Hi meaningful leader,

Continuing with the topic of achieving from last week’s post and as life keeps getting busier by the minute, I wanted us talk about focused, intentional growth. We are all pulled into different directions and different tasks require our constant attention, yet how many times, at the end of a busy day, do we end up feeling exhausted and unfulfilled?

It is so easy to fully occupy our time with senseless tasks, yet to be completely unproductive, is it not?

The buzz word “hustler” is perceived as the way to pursue success and worn as a badge of honor by many, along with a constant state of busyness, which is the mantra of the ones that “get it”. However, in order to be effective and to move forward in our growth journey, prioritization and actions must be intentional.

“Never confuse motion with action”

Ernest Hemingway

This quote from Hemingway reminds me of this principle. Our fast paced environment can easily throw us off track and leave us believing we are moving forward to accomplish whichever goals we have set to reach. But sometimes what we are focusing on is purely motion while no actual “building” is happening.

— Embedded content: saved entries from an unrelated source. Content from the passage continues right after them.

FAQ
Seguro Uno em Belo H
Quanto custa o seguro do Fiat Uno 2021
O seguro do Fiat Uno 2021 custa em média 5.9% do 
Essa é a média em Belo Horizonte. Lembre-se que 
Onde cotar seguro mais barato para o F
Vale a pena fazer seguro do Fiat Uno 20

The Pareto principle or the 80/20 rule, states that roughly 80% of outcomes come from 20% of causes. Applying that to our discussion, only 20% of the activities we perform, will get us to the result we’ve set up to achieve. Imagine then removing all the unnecessary tasks (the pesky unproductive 80%) and setting up a system to help us streamline our processes, in order to focus our full attention into prioritizing and increasing that 20% effectiveness. How much faster would we be able to reach our goals?

As I decided some 4 years ago that my next goal was putting my experience, knowledge and passion for leadership “on paper” in order to add value to others, the “how to” drove me down the road of procrastination for a very long time. I knew I needed to share my knowledge and perspective, yet I allowed myself to get caught up in the details instead of on the value of the final product.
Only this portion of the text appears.